With House GOP leadership making it abundantly clear that they would be pleased to return federal transportation policy to the 1950s, the Senate Committee on Environment and Public Works met today to get serious about the who, what and how of funding a 21st century transportation system.
Meeting with a panel of transportation officials and local-level policymakers, committee chair Barbara Boxer repeated her interest in indexing the gas tax to inflation and expanding the TIFIA loan program to become the more robust funding option outlined in the America Fast Forward plan. Support for a “robust” bill came from across party lines, but as usual there were divisions between those from rural and urban areas.
Indexing the federal gas tax from its current rate of 18.4 cents per gallon to an ‘ad valorem’ tax based on the consumer price index would increase revenue for federal transportation programs over time without, technically, raising the gas tax. Of the committee members at the hearing, only Vermont Senator Bernie Sanders expressed concern, worrying that anything that might raise the cost of gasoline would adversely affect rural communities, but he did not object to indexing outright.

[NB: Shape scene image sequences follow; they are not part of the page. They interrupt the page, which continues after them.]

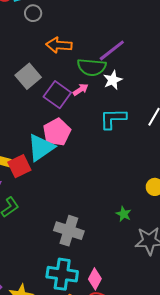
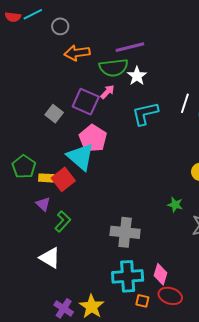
gray circle: (33, 13) -> (60, 26), moved
purple line: (112, 50) -> (130, 47), turned 36
gray square: (28, 76) -> (54, 114), moved, size x0.7
cyan triangle: (41, 148) -> (81, 157), turned -32

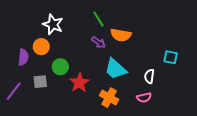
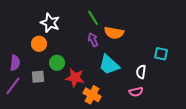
purple arrow: (98, 42) -> (93, 40), turned -152
purple semicircle: (23, 57) -> (15, 63), moved
red star: (79, 83) -> (75, 78), turned -30
orange cross: (109, 98) -> (92, 95), moved

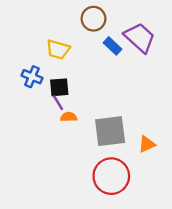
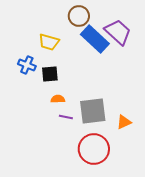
blue rectangle: (112, 46) -> (95, 39), size x1.8
purple line: (58, 103) -> (66, 117), moved, turned -48

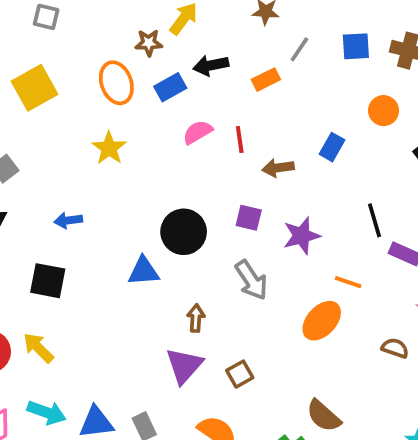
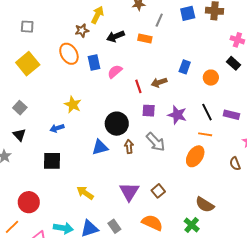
orange rectangle: (266, 80) -> (145, 39), turned 48
blue rectangle: (170, 87) -> (94, 62), moved, turned -63
orange circle: (384, 111) -> (211, 78), moved
red line: (240, 139) -> (138, 86), moved
yellow star: (109, 148) -> (73, 105), moved
black line: (375, 220) -> (207, 112), moved
purple star: (302, 236) -> (177, 115), turned -30
brown arrow: (196, 318) -> (129, 147), moved
yellow arrow: (38, 348) -> (85, 193), moved
brown semicircle: (395, 348) -> (235, 164), turned -120

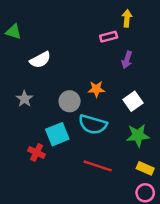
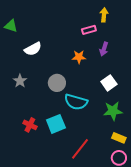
orange star: (96, 89) -> (79, 57), moved
cyan square: (57, 134) -> (56, 124), moved
red line: (98, 166) -> (80, 149), moved, turned -70

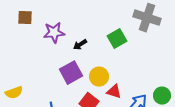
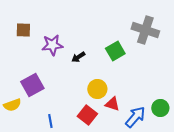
purple square: (71, 73) -> (32, 85), moved

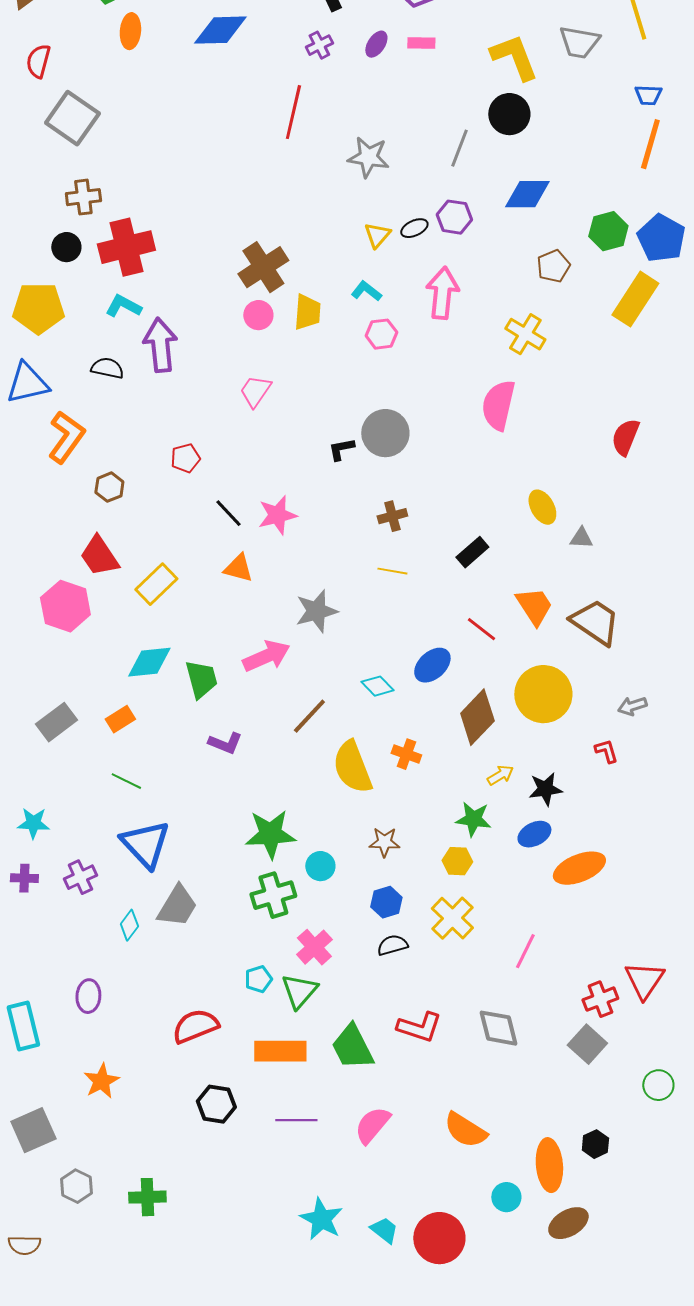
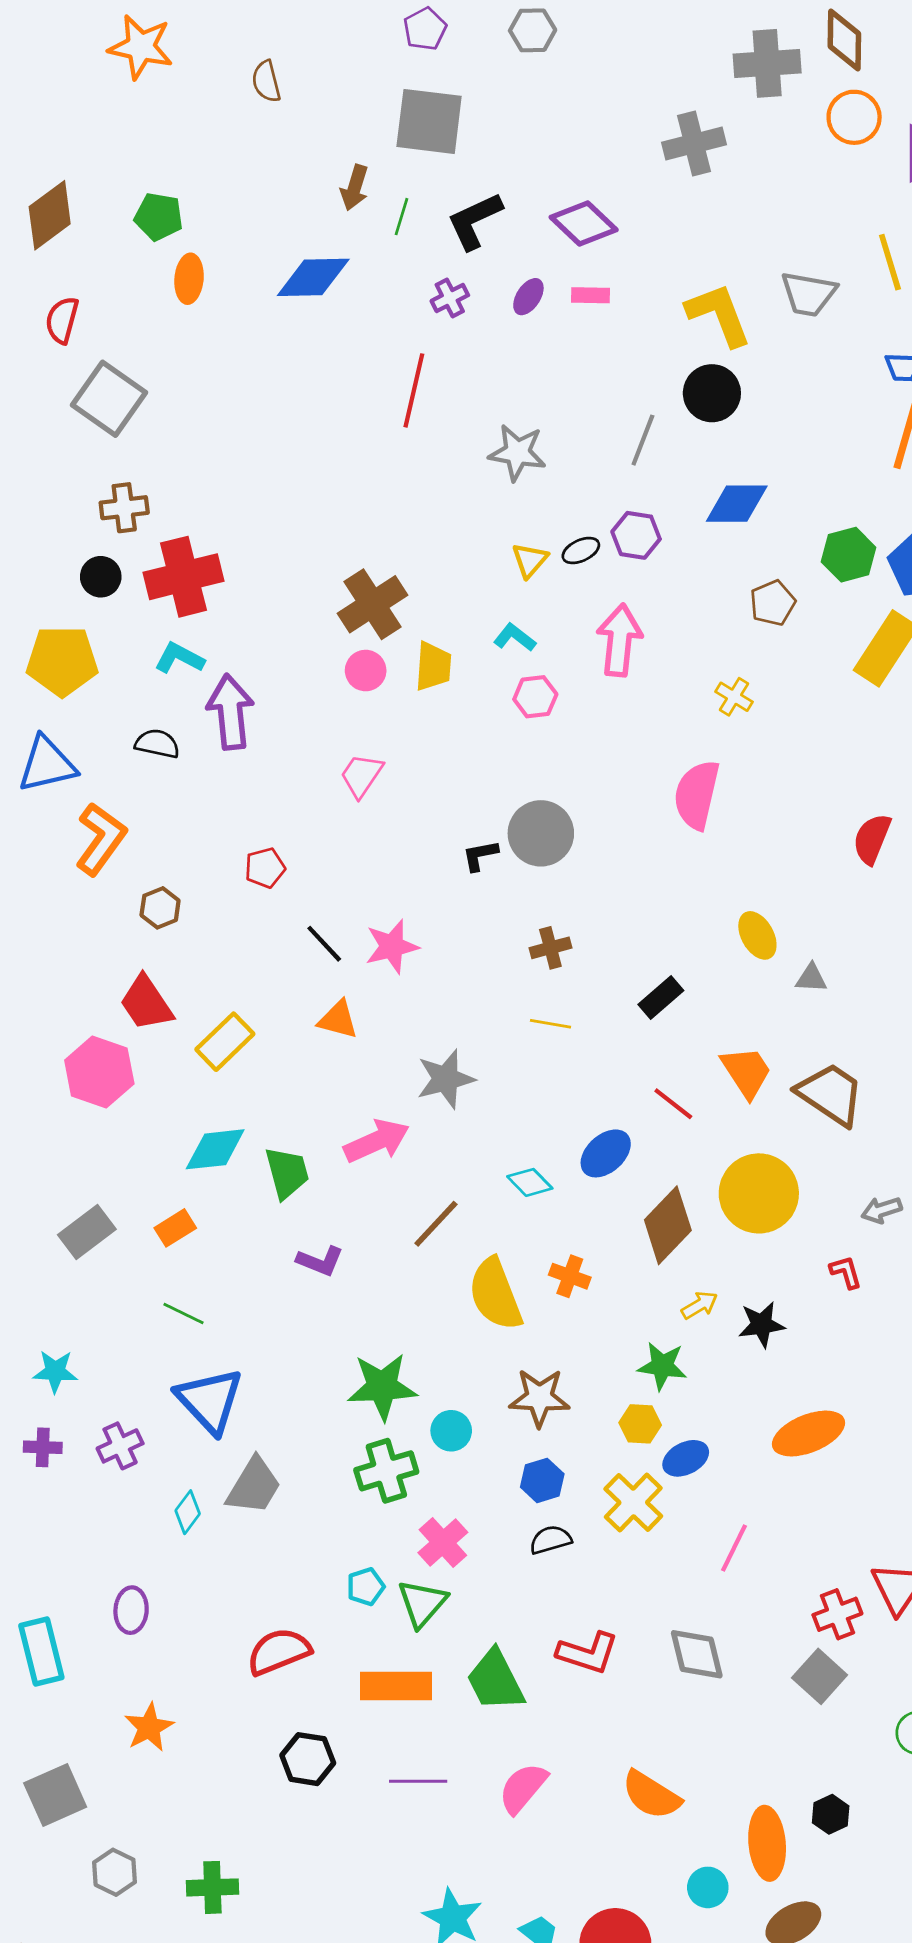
yellow cross: (525, 334) -> (734, 697), size x0.7
blue ellipse: (534, 834) -> (686, 1458), moved
brown star: (384, 842) -> (539, 1398), size x1.4

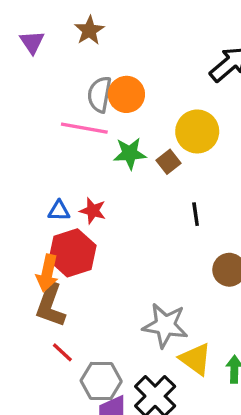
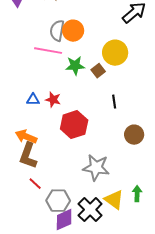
red hexagon: (72, 253) -> (74, 125), moved
orange arrow: (47, 273) -> (26, 137), turned 100
yellow triangle: (196, 359) -> (114, 200), moved

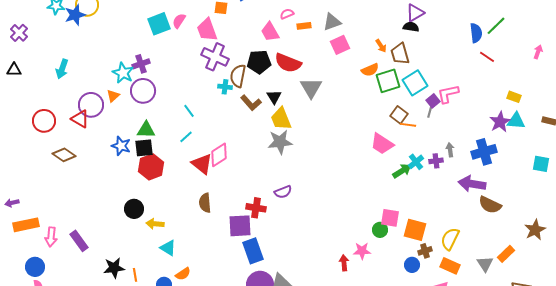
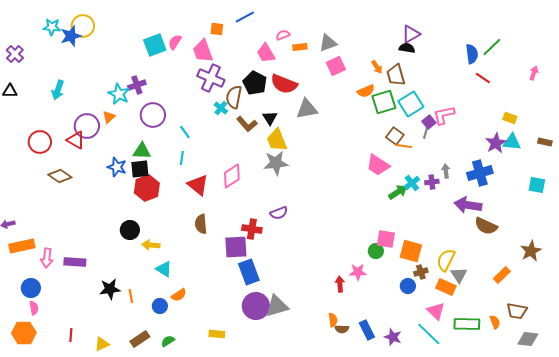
black pentagon: (259, 62) -> (255, 83), turned 30
cyan cross: (225, 87) -> (221, 108), turned 32
gray triangle: (311, 88) -> (307, 109), turned 50
purple circle: (143, 91) -> (153, 115), moved
cyan line: (186, 137) -> (182, 158), turned -40
pink diamond: (219, 155) -> (232, 176), moved
purple rectangle: (79, 241) -> (75, 262), turned -50
gray triangle: (485, 264) -> (459, 275), moved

The hearing was the committee’s first since a bi-partisan show of support last week for America Fast Forward. Boxer made it clear that she believes TIFIA can “fast forward” infrastructure projects across the board — lending big sums upfront if the local recipient has a revenue stream to back up their borrowing. She said that the Fed could potentially come in at the beginning of a project and put up the initial funding, perhaps as much as 50 percent of the total projected costs.
When Boxer asked the panelists if they would support this method of leveraging, Malone and Bill Kennedy, a county commissioner from Montana, voiced strong concerns with TIFIA, noting that needed projects in their states do not qualify because they are not big enough. Boxer was quick to defend America Fast Forward as a huge benefit for them, saying it would amend TIFIA to ensure rural areas could apply for grants — not loans — to get their projects moving.
Paul Degges of the Tennessee Department of Transportation said he might accept grants but would not support taking loans from the federal government. He claimed his state has zero debt in transportation projects because it never borrows money, which confused Senator Boxer. “You mean to say you don’t borrow from banks? Use bonds?” she asked. Degges said his DOT never spends a dollar it does not have in hand but did not explain further.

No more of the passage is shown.